翌日、学校に獄寺と雲雀の姿は無かった。
 昨日の今日でどうしても気になり獄寺の携帯を鳴らしてみるが電源が切られているようで無機質なアナウンスが流れるだけで。
 獄寺が言いかけた言葉も、レオンの切れた尻尾の事も気になったまま街には再び夜が訪れた。

「あの二人のどちらかが始祖の可能性がたけーな」

 山本と深夜の巡回をする中、沢田の脳裏にはリボーンの言葉が延々と繰り返され知らずに握る拳に力が入った。
 昨夜、あの場所には沢田達とそして雲雀と獄寺しかいなかった。
 そこでレオンの尻尾が切れた。
 その状況だけを見れば確かに雲雀か獄寺のどちらかが始祖だと考えるのが普通だろう。
 けれどそれを沢田も山本も否定した。信じたくなかった。

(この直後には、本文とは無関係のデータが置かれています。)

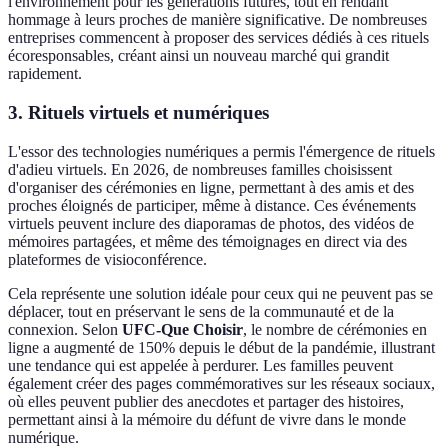
l'environnement pour les générations futures, tout en rendant
hommage à leurs proches de manière significative. De nombreuses
entreprises commencent à proposer des services dédiés à ces rituels
écoresponsables, créant ainsi un nouveau marché qui grandit
rapidement.
3. Rituels virtuels et numériques
L'essor des technologies numériques a permis l'émergence de rituels
d'adieu virtuels. En 2026, de nombreuses familles choisissent
d'organiser des cérémonies en ligne, permettant à des amis et des
proches éloignés de participer, même à distance. Ces événements
virtuels peuvent inclure des diaporamas de photos, des vidéos de
mémoires partagées, et même des témoignages en direct via des
plateformes de visioconférence.
Cela représente une solution idéale pour ceux qui ne peuvent pas se
déplacer, tout en préservant le sens de la communauté et de la
connexion. Selon
UFC-Que Choisir
, le nombre de cérémonies en
ligne a augmenté de 150% depuis le début de la pandémie, illustrant
une tendance qui est appelée à perdurer. Les familles peuvent
également créer des pages commémoratives sur les réseaux sociaux,
où elles peuvent publier des anecdotes et partager des histoires,
permettant ainsi à la mémoire du défunt de vivre dans le monde
numérique.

友人が人間を殺しまわっている吸血鬼だなんて考えたくも無かった。
 レオンはあくまで近くにいる人外を察知しているだけだ。
 もしかしたらあの時気付いてなかっただけで近くに吸血鬼が潜んでいたのかもしれない。
 だからあの二人のどちらかだと決めつけないでくれとリボーンに訴えたが、山本も沢田も脳裏には闇夜に笑う雲雀の姿がちらついて離れなかった。
 友人であるにも関わらず恐怖を感じてしまった、あの笑みを。

 沢田達の訴えをリボーンは完全に受け入れたわけでは無かったが、確かにその線も捨てきれねえといつも通り吸血鬼捜しに夜の街へ出ていった。
 とは言っても雲雀達の家の場所を訊いてきたので、恐らく家の近くまで行ってレオンの尻尾が切れるか確認しに行ったのだろう。
 はっきりと住んでいる場所は知らないので大体の方角しか教えられなかったが。
 今頃リボーンはレオン片手に住宅街を飛び回っているのだろう。どうかレオンに何の反応も無ければ良いと願いながら歩く二人の空気は酷く重たかった。

「…大丈夫だって!あの二人が吸血鬼なわけがねえよ」
「うん…そうだよね」

 殊更明るく言う山本に沢田も何とか作った笑顔で返す。

 友達なのに、信じきれない自分が嫌だった。

 謎が多い二人だから尚更信じ切る事が出来ないのかもしれない。
 そう考えると友達のくせにあまりにあの二人の事を知らな過ぎて、そんな自分がまた情けなく、嫌になった。

「…ツナ」
「ん?」

 今の今まで明るく振舞っていた山本が突然がらりと纏う空気を変える。

「今、何か聞こえなかったか?」
「え?」

 考え事をしていたせいで沢田は気付かなかったが、山本には確かに聞こえたらしい。
 歩みを止め、真剣な表情で進行方向とは違う脇道を見つめる。
 そこは他の道と同じく所々にある頼りない光の街灯しかない暗い道で、奥の方は良く見えない。
 その道へ山本は突然走り出した。

「あっ、山本!」

 走り出した山本の後を慌てて追う。
 深夜の住宅街はあまりに静かだ。沢田達の走る足音が大きく響く。
 一つ二つと等間隔に設置された街灯の下を走り、いくつめの街灯だっただろうか。それはそこにいた。

「…っ…!」

 切れかかり、ぱちぱちと不規則に点滅する街灯の下。
 その下にいる存在を認識して沢田達は足を止めた。
 街灯の下には恐らく対人外武器であろう銃を片手に倒れる人であったもの…ミイラ化した死体と、そしてその脇に立つ黒い後姿。
 その後姿を沢田達はよく知っていた。
 昼の学校で、バイト終わりの夜道で、銀色の彼の隣を歩く姿を何度も見た。
 けれどすぐには理解できなかった。信じたくないという思いが目の前の光景を認めさせなかった。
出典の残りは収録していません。